Khan Younis, Gaza – Yazan Musleh, 13, lies in a hospital bed set up in a tent on the grounds of Nasser Hospital, his t-shirt pulled up to reveal a large white bandage on his thin torso.
Beside him, his father, Ihab, sits fretfully, still shaken by the bloodied dawn he and his sons lived through on Sunday when Israeli forces opened fire on thousands of people gathered to receive aid from the Israeli-conceived, and United States-backed Gaza Humanitarian Foundation (GHF).
Ihab, 40, had taken Yazan and his 15-year-old brother, Yazid, from their shelter in al-Mawasi, Khan Younis, to the Rafah distribution point that the GHF operates.
They set out before dawn, walking for about an hour and a half to get to the al-Alam Roundabout in Rafah, near the distribution point.
Worried about the size of the gathering, hungry crowd, Ihab told his sons to wait for him on an elevation near the GHF gates.

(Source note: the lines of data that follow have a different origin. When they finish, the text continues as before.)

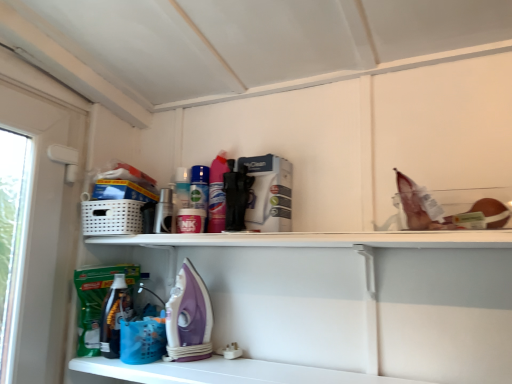 Question: Choose the correct answer: Is purple plastic iron at lower center inside blue plastic basket at lower center or outside it?

Choices:
 (A) inside
 (B) outside

Answer: (B)

Question: Is point (179, 357) positioned closer to the camera than point (154, 342)?

Choices:
 (A) closer
 (B) farther

Answer: (A)

Question: Which object is the farthest from the purple plastic iron at lower center?

Choices:
 (A) blue plastic basket at lower center
 (B) white glossy shelf at lower center

Answer: (B)

Question: Which of these objects is positioned closest to the purple plastic iron at lower center?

“When I looked behind the hill, I saw several tanks not far away,” he says. “A feeling of dread came over me. What if they opened fire or something happened? I prayed for God’s protection.”
As the crowd moved closer to the gates, heavy gunfire erupted from all directions.
Yazid, also sitting by his brother’s bedside, describes the moments of terror.
“We were standing on the hill as our father told us, and suddenly, the tanks opened fire.” He says. “My brother was hit in the stomach immediately.”
“I saw his intestines spilling out – it was horrifying. Then people helped rush him to the hospital in a donkey cart.”
Down by the gates, Ihab was struggling to reach his sons, trying to fight against the crowd while avoiding the shots still ringing out.
“Shooting was coming from every direction – from tanks, quadcopters.
The group distributing aid
“I saw people helping my son, eventually dragging him away.”
When Ihab managed to get away from the crowd, he ran as best as his malnourished body could manage, towards Nasser Hospital, in hopes that Yazan had been taken there. It felt like more than an hour, he says.
The bullet that hit Yazan had torn through his intestines and spleen, and the doctors say he needs long and intensive treatment.
Sitting by him is his mother, Iman, who asks despairingly why anyone would shoot at people trying to get food. She and Ihab have five children, the youngest is a seven-month-old girl.
“I went to get food for my children. Hunger is killing us,” says Ihab.
“These aid distributions are known to be degrading and humiliating – but we’re desperate. I’m desperate because my children are starving, and even then, we are shot at?”
He had tried to get aid once before, he says, but both times he came away empty-handed.
“The first time, there was a deadly stampede. We barely escaped. This time, my son was wounded and again… nothing,” he says.
But he knows he cannot stop trying.
“I’ll risk it for my family. Either I come back alive or I die. I’m desperate. Hunger is killing us.”
The GHF, marketed as a neutral humanitarian mechanism, was launched in early 2025 and uses private US military contractors to “secure the distribution points”.